Wat wij willen is dat zij uit haar functie wordt ontheven en dat het leed van andere kinderen wordt voorkomen.
Dat zij zal worden gestraft van wat zij ons heeft aangedaan.(…)”
3.11.
Naar aanleiding van het bericht van [verweerster] van 12 april 2013 hebben twee toezichthouders van de GGD op 25 april 2013 een onaangekondigde inspectie uitgevoerd bij [eiseres] .
3.12.
Op respectievelijk 8 mei 2013 en 30 mei 2013 hebben [gastouderbureau sub 1] en [gastouderbureau sub 2] [eiseres] uit hun gastouderbestand uitgeschreven. In zijn brief van 8 mei 2013 schrijft de heer [A] van [gastouderbureau sub 1] :
“Naar aanleiding van de beschuldigingen die tegen u zijn geuit heb ik besloten om u uit te schrijven bij mijn bureau.”
Op 30 mei 2013 motiveert [B] de uitschrijving uit het bestand van [gastouderbureau sub 2] aldus:
“De reden hiervoor is het feit dat er zoveel dermate ernstige zaken spelen rond jouw persoon, dat er van een vertrouwensrelatie, noodzakelijk voor goede kinderopvang, geen sprake meer kan zijn.”
Een ander gastouderbureau waar [eiseres] stond ingeschreven, [gastouderbureau 3] , heeft op 16 april 2013 de samenwerking met [eiseres] per direct beëindigd wegens een vertrouwensbreuk.
3.13.
Op 24 april 2013 is [eiseres] in de plaatselijke supermarkt door [verweerster] uitgescholden en geslagen. [eiseres] heeft aangifte gedaan tegen [verweerster] wegens mishandeling.
3.14.
In het klachtenformulier van GGD Flevoland van 29 april 2013 staat:
“ (…) is tevreden over de opvang van zijn kinderen bij go [eiseres] . Nu is door een melding bij GOB opvang NL de koppeling met mevr. [eiseres] per 16 april jl. stop gezet wegens vermoedens van ongewenste omgansvormen (zie ook formulieren van go [eiseres] ). Vraagouder wil graag blijven bij go [eiseres] , maar geen GOB wil de koppeling overnemen. kan dit?”
3.15.
Bij Besluit van 3 juni 2013 heeft de gemeente [gemeente] [eiseres] met ingang van 1 juli 2013 verwijderd uit het Landelijk Register Kinderopvang.
3.16.
[verweerster] heeft op 17 juli 2013 een klaagschrift ex artikel 12 Sv ingediend over het uitblijven van strafvervolging van [eiseres] . De klacht is afgewezen.
3.17.
In het doktersjournaal van [eiseres] is in de loop van 2015 vermeld:
“Vals beschuldigd van seksueel misbruik door ouders van kinderen die zij als gastouder in
opvang had. (…)
Erg emotioneel, wanhoop nabij. (…)
Haar leven is geruïneerd, ook dat van haar partner en kinderen. Het is erg moeilijk en eigenlijk ondraaglijk om daarmee om te gaan.
Zit er helemaal doorheen. Wordt bedreigd, auto vernield, ruiten ingegooid/met eieren bekogeld. (…)
In de bijstand beland, durft niet meer in de kinderopvang te werken. Vertrouwt niemand meer.”
3.18.
De advocaat van [eiseres] heeft [verweerster] op 11 april 2018 een brief “stuiten verjaring aansprakelijkheid” gezonden, waarin [verweerster] onder meer aansprakelijk wordt gehouden voor schade van [eiseres] ten gevolge van het verspreiden van lasterlijke berichten over [eiseres] .
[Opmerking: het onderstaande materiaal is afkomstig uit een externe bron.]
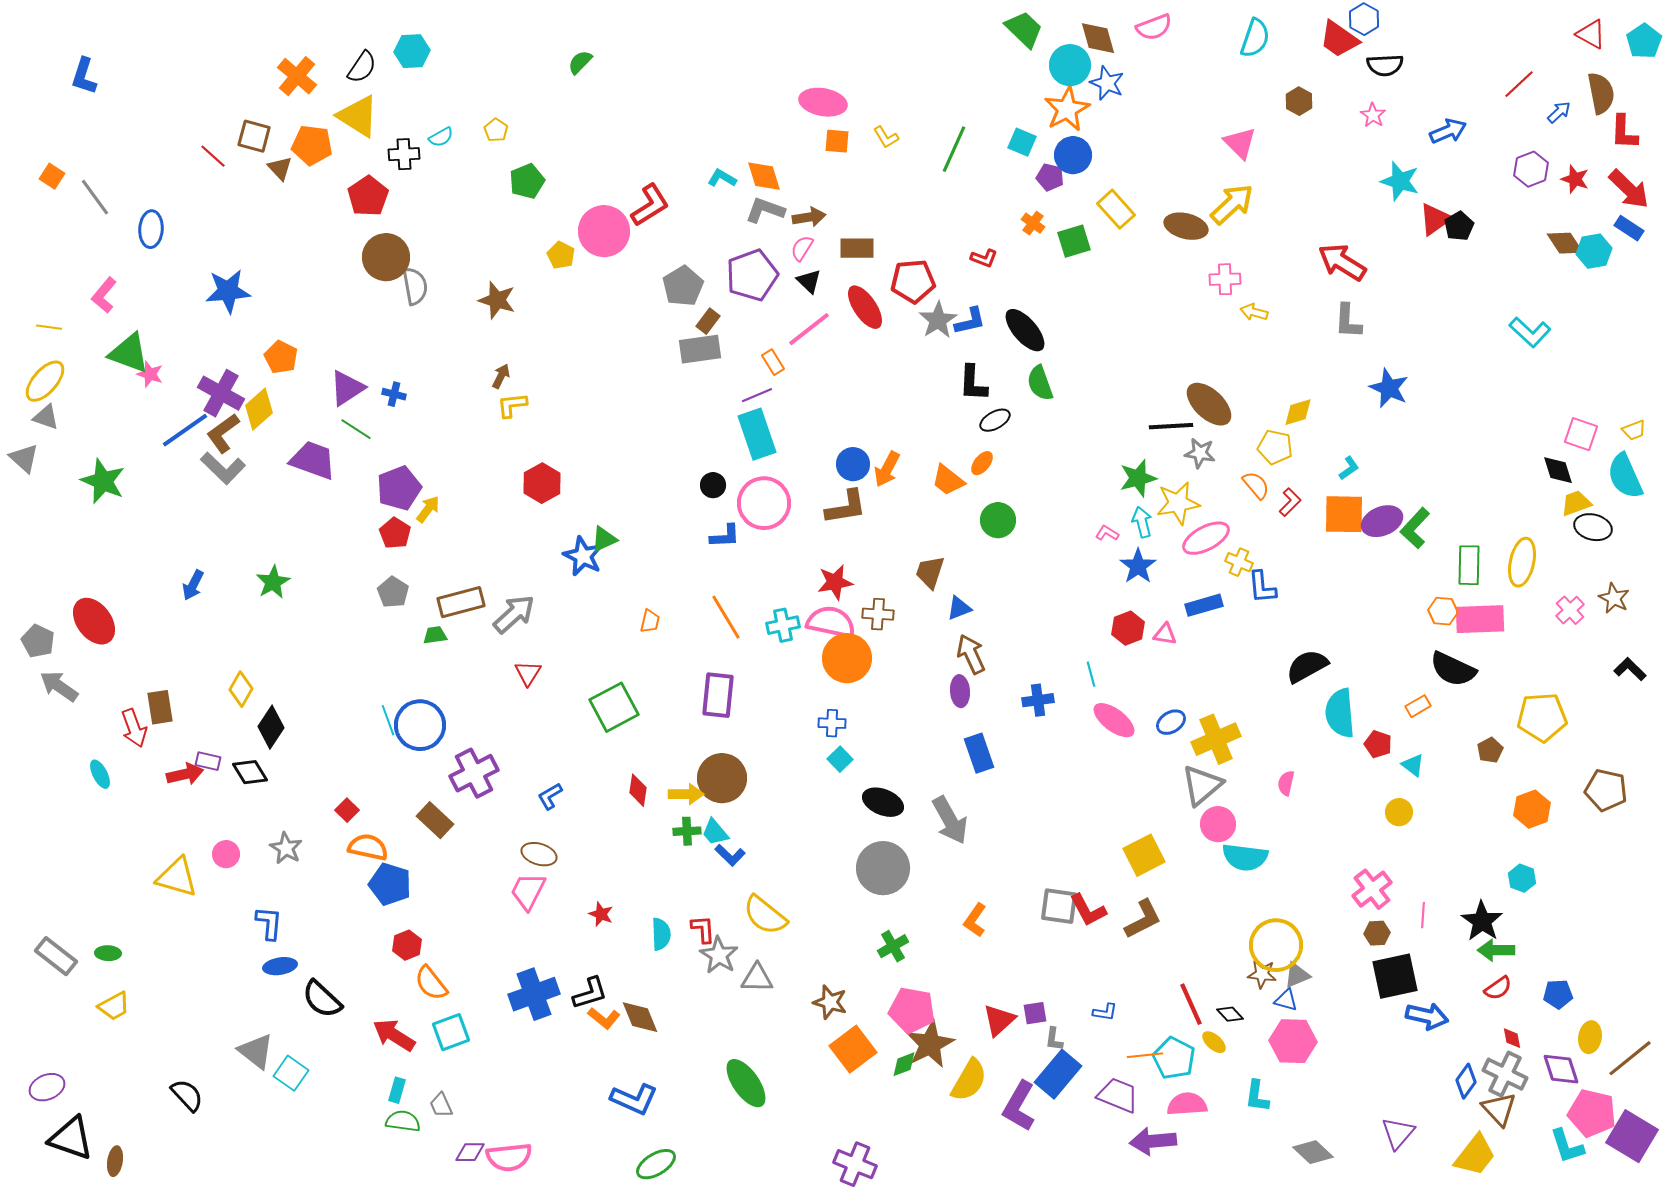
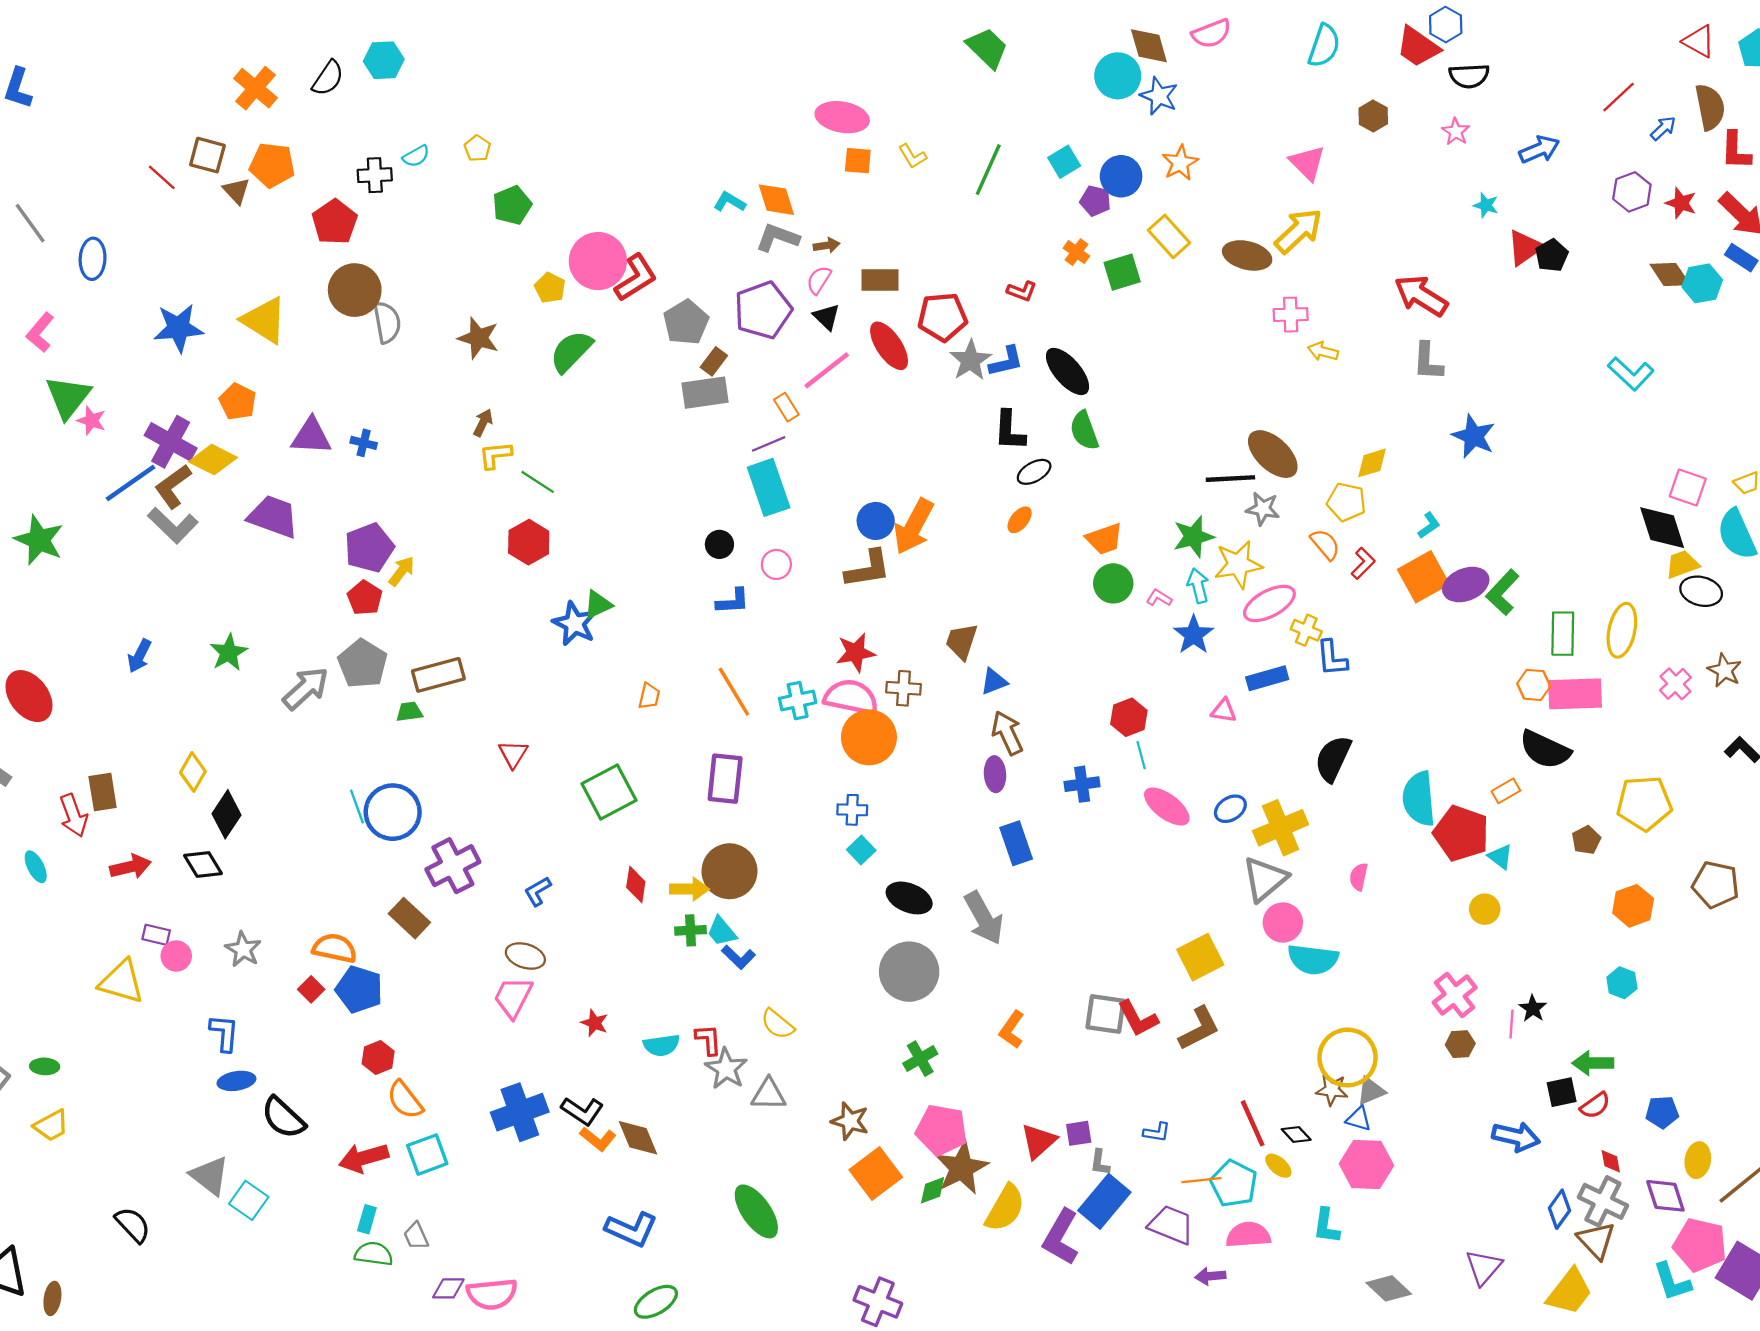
green trapezoid: (1024, 29) -> (987, 48), moved
green semicircle: (580, 62) -> (571, 351), moved, size x1.6
orange star: (1067, 109) -> (1180, 163), moved, size x0.7
yellow triangle: (358, 116) -> (264, 320), moved
cyan square: (1022, 142) -> (1064, 162), turned 36
cyan star: (1400, 181) -> (1486, 205), size x0.6
red L-shape: (650, 205) -> (636, 278), moved
brown arrow: (809, 217) -> (827, 245), size x0.7
green triangle: (129, 353) -> (68, 397), turned 48
purple triangle: (347, 388) -> (311, 436), turned 36
yellow diamond: (259, 409) -> (213, 460), turned 69
green line: (356, 429) -> (538, 482), moved
orange arrow: (887, 469) -> (914, 527), size x1.4
black diamond: (1558, 470) -> (1662, 528), size x1.4
orange trapezoid: (948, 480) -> (1104, 539), moved, turned -57
pink circle: (764, 503) -> (776, 564), size x0.5
orange square: (1344, 514) -> (1423, 577), turned -30
green circle: (998, 520) -> (1113, 583), moved
gray pentagon: (393, 592) -> (363, 664), size x1.4
gray arrow: (514, 614) -> (306, 688), moved
red hexagon: (1128, 628) -> (1129, 717), moved
black semicircle: (1307, 666) -> (1333, 759), moved, turned -36
red pentagon: (1378, 744) -> (1461, 833), size x1.8
purple rectangle: (208, 761) -> (156, 935), moved
red square: (347, 810) -> (311, 989), moved
yellow semicircle: (765, 915) -> (777, 1024), size x0.7
black star: (1482, 921) -> (1533, 1008), moved, size x0.6
cyan semicircle: (661, 934) -> (661, 1045), turned 84
black square: (1395, 976) -> (1562, 1092), moved, size x0.6
black L-shape: (590, 993) -> (582, 1111), turned 51
red arrow: (394, 1035) -> (364, 1158), turned -48
purple arrow: (1153, 1141) -> (1210, 1276), size x0.6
4.Het geschil in de hoofdzaak

4.1.
[eiseres] vordert dat de rechtbank bij vonnis voor zover mogelijk uitvoerbaar bij voorraad:
primair, [verweerster] veroordeelt tot betaling van de door [eiseres] geleden en nog te lijden materiële en immateriële schade, die het gevolg is van de onrechtmatige daad gepleegd door [verweerster] jegens [eiseres] , deze schade op te maken bij staat door verwijzing naar de schadestaatprocedure als bedoeld in art. 612 e.v. Rv;
subsidiair, in het geval de rechtbank oordeelt dat de omvang van de schade voldoende is komen vast te staan, [verweerster] veroordeelt tot betaling van de onderbouwde en gevorderde schade voor een bedrag van € 487.471,=;
[verweerster] veroordeelt tot betaling van de wettelijke rente over de schadevergoeding vanaf 16 april 2018, zoals aangezegd in de brief van 11 april 2018, tot de dag der algehele voldoening;
[verweerster] veroordeelt in de kosten van deze procedure in de hoofdzaak.
4.2.
[verweerster] voert verweer.
4.3.
Op de stellingen van partijen wordt hierna, voor zover van belang, nader ingegaan.
in de vrijwaringszaak
4.4.
[verweerster] vordert dat de rechtbank bij vonnis uitvoerbaar bij voorraad:
[gastouderbureau sub 1] en [gastouderbureau sub 2] veroordeelt om aan [verweerster] te betalen al hetgeen waartoe [verweerster] in de hoofdzaak mocht worden veroordeeld, met uitzondering van enige veroordeling wat betreft de posten schade en camera’s;
[gastouderbureau sub 1] en [gastouderbureau sub 2] veroordeelt in de kosten van het geding, te voldoen binnen veertien dagen na dagtekening van het vonnis in vrijwaring en te vermeerderen met wettelijke rente indien en voor zover voldoening van de (na)kosten niet binnen de gestelde termijn plaatsvindt.
4.5.
[gastouderbureau sub 1] en [gastouderbureau sub 2] voeren verweer.
4.6.
Op de stellingen van partijen wordt hierna, voor zover van belang, nader ingegaan.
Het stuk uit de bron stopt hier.